I am not a fan of leather working. Until now I always bought my shoes for living history. For medieval periods there are some good off the shelve options with a turn shoe construction. For a new portrayal I needed shoes from 200AD for a local resident of the Limes (the roman northern border) in the Netherlands. These shoes could not be found in an easy off the shelve option. I had little time and no funds, so I needed to make them myself. Joy!

Part one is researching the type of shoe I wanted. There are some excellent books on archeological footwear that are readily available. One of the most elaborate books is Stepping Through Time from Olav Goublitz. In the back is a whole section on roman footwear. I found the pattern of a lovely closed shoe type that is also found with a turn shoe construction next to nailed soils which is very common in the roman period. 

I need to make my own pattern and first I made the soles. The sole needs to be made from a thick and sturdy leather. This is just putting your foot on the leather and drawing a line around your foot. I cut this out and with the sole under my foot I put on an old worn sock. I taped the sock to get the form of my foot. From this taped sock I cut out the pattern parts needed. These parts are then cut out from leather.

Taped in foot. Do not forget the sock!

The shoe I was making has an ornate cut out pattern in the leather. I did this with a sharp knife. I practiced this on scrap parts before doing it on the pattern parts. (this is always a good idea when trying out a new technique) There are punch outs available on the market that would make it more easy then cutting. 

The leather top part

The name turn shoe describes the shoe type quite nicely You sew it inside out and then turn the inside on the outside of the shoe back in.
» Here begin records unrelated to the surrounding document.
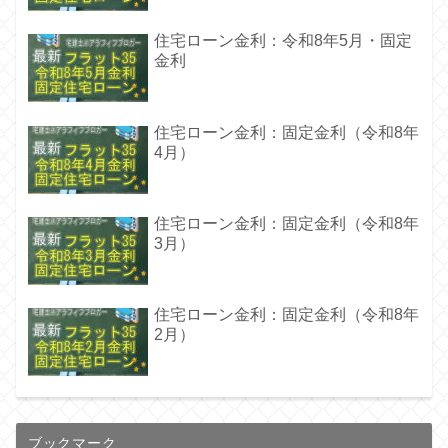
住宅ローン金利：令和8年5月・固定
金利
住宅ローン金利：固定金利（令和8年
4月）
住宅ローン金利：固定金利（令和8年
3月）
住宅ローン金利：固定金利（令和8年
2月）
ブックマーク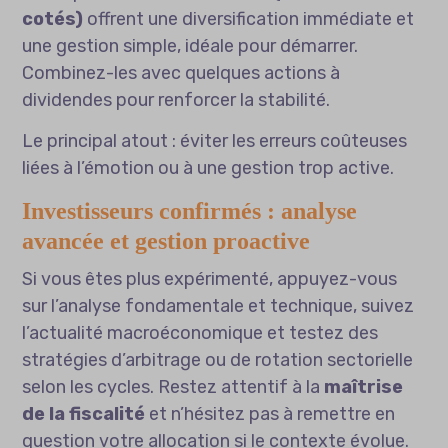
cotés)
offrent une diversification immédiate et
une gestion simple, idéale pour démarrer.
Combinez-les avec quelques actions à
dividendes pour renforcer la stabilité.
Le principal atout : éviter les erreurs coûteuses
liées à l’émotion ou à une gestion trop active.
Investisseurs confirmés : analyse
avancée et gestion proactive
Si vous êtes plus expérimenté, appuyez-vous
sur l’analyse fondamentale et technique, suivez
l’actualité macroéconomique et testez des
stratégies d’arbitrage ou de rotation sectorielle
selon les cycles. Restez attentif à la
maîtrise
de la fiscalité
et n’hésitez pas à remettre en
question votre allocation si le contexte évolue.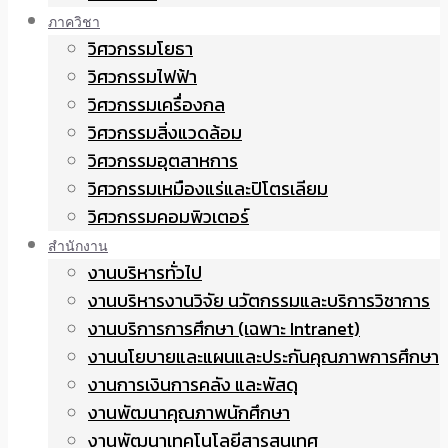
ภาควิชา
วิศวกรรมโยธา
วิศวกรรมไฟฟ้า
วิศวกรรมเครื่องกล
วิศวกรรมสิ่งแวดล้อม
วิศวกรรมอุตสาหการ
วิศวกรรมเหมืองแร่และปิโตรเลียม
วิศวกรรมคอมพิวเตอร์
สำนักงาน
งานบริหารทั่วไป
งานบริหารงานวิจัย นวัตกรรมและบริการวิชาการ
งานบริการการศึกษา (เฉพาะ Intranet)
งานนโยบายและแผนและประกันคุณภาพการศึกษา
งานการเงินการคลัง และพัสดุ
งานพัฒนาคุณภาพนักศึกษา
งานพัฒนาเทคโนโลยีสารสนเทศ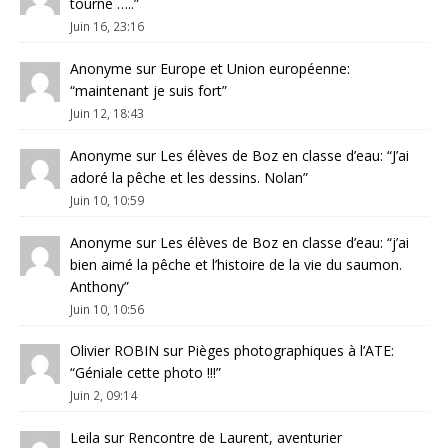
tourne …..
”
Juin 16, 23:16
Anonyme
sur
Europe et Union européenne
:
“
maintenant je suis fort
”
Juin 12, 18:43
Anonyme
sur
Les élèves de Boz en classe d’eau
: “
J’ai
adoré la pêche et les dessins. Nolan
”
Juin 10, 10:59
Anonyme
sur
Les élèves de Boz en classe d’eau
: “
j’ai
bien aimé la pêche et l’histoire de la vie du saumon.
Anthony
”
Juin 10, 10:56
Olivier ROBIN
sur
Pièges photographiques à l’ATE
:
“
Géniale cette photo !!!
”
Juin 2, 09:14
Leila
sur
Rencontre de Laurent, aventurier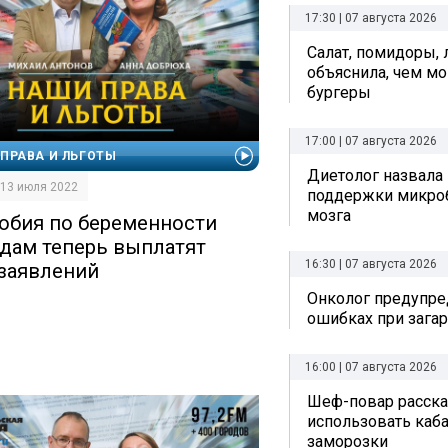
17:30 | 07 августа 2026
Салат, помидоры, 
объяснила, чем мо
бургеры
17:00 | 07 августа 2026
ПРАВА И ЛЬГОТЫ
Диетолог назвала
| 13 июля 2022
поддержки микро
мозга
обия по беременности
одам теперь выплатят
16:30 | 07 августа 2026
 заявлений
Онколог предупре
ошибках при зага
16:00 | 07 августа 2026
Шеф-повар рассказ
использовать каб
заморозки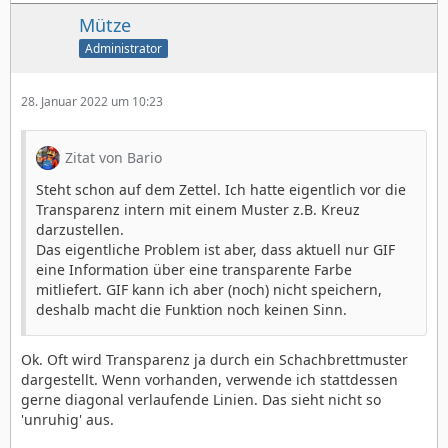
Mütze
Administrator
28. Januar 2022 um 10:23
Zitat von Bario
Steht schon auf dem Zettel. Ich hatte eigentlich vor die
Transparenz intern mit einem Muster z.B. Kreuz
darzustellen.
Das eigentliche Problem ist aber, dass aktuell nur GIF
eine Information über eine transparente Farbe
mitliefert. GIF kann ich aber (noch) nicht speichern,
deshalb macht die Funktion noch keinen Sinn.
Ok. Oft wird Transparenz ja durch ein Schachbrettmuster
dargestellt. Wenn vorhanden, verwende ich stattdessen
gerne diagonal verlaufende Linien. Das sieht nicht so
'unruhig' aus.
For the sole made from thick leather this means you need to make sewing holes that start on top of the leather but end at the side of the leather. 

Proper tools are important here. With a stitch groover I made a parallel line to the edge of the sole for stitches. A wheel pricker makes small markers along this line so your stitches are nice and even. The curved awl is used to make the holes. There are much more leatherworking tools that can make your life easier. 

When all holes are made you can just start sewing. Stepping through time has some excellent images showing all the type of stitches that are used with historical leather working. And after stitching you can wet the shoes and turn them. A bit of leather grease and voila I had working shoes!